Timur Lenk menghadiahi Nasrudin seekor keledai. Nasrudin
menerimanya dengan senang hati. Tetapi Timur Lenk berkata,
"Ajari keledai itu membaca. Dalam dua minggu, datanglah kembali ke mari, dan
kita lihat hasilnya."
Nasrudin berlalu, dan dua minggu kemudian ia kembali ke istana. Tanpa banyak
bicara, Timur Lenk menunjuk ke sebuah buku besar. Nasrudin menggiring keledainya
ke buku itu, dan membuka sampulnya.
Si keledai menatap buku itu, dan tak lama mulai membalik halamannya dengan
lidahnya. Terus menerus, dibaliknya setiap halaman sampai ke halaman akhir.
Setelah itu si keledai menatap Nasrudin.
"Demikianlah," kata Nasrudin, "Keledaiku sudah bisa membaca."
Timur Lenk mulai menginterogasi, "Bagaimana caramu mengajari dia membaca ?"

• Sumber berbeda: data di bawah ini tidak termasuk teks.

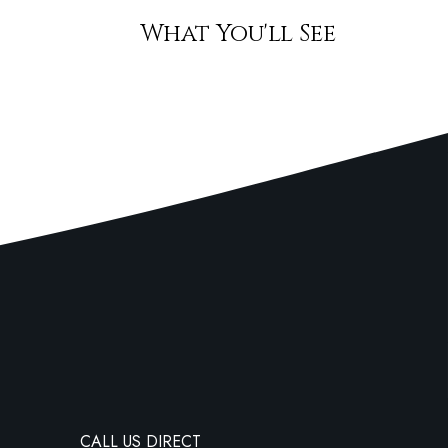
What You'll See
CALL US DIRECT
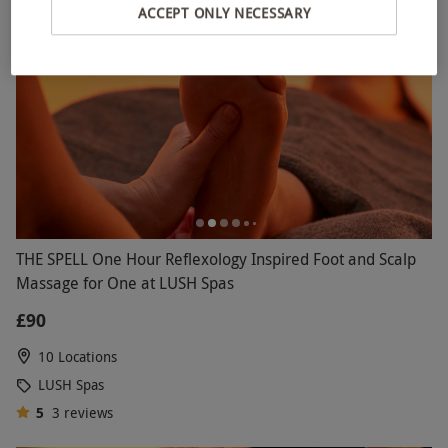
ACCEPT ONLY NECESSARY
THE SPELL One Hour Reflexology Inspired Foot and Scalp
Massage for One at LUSH Spas
£90
10 Locations
LUSH Spas
5
3
reviews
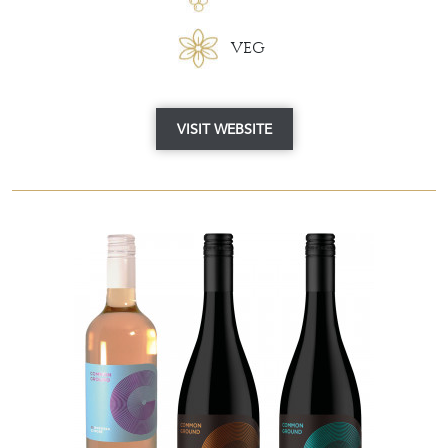
VEG
VISIT WEBSITE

Nasrudin berkisah, "Sesampainya di rumah, aku siapkan lembaran-lembaran besar
mirip buku, dan aku sisipkan biji-biji gandum di dalamnya. Keledai itu harus
belajar membalik-balik halam untuk bisa makan biji-biji gandum itu, sampai ia
terlatih betul untuk membalik-balik halaman buku dengan benar."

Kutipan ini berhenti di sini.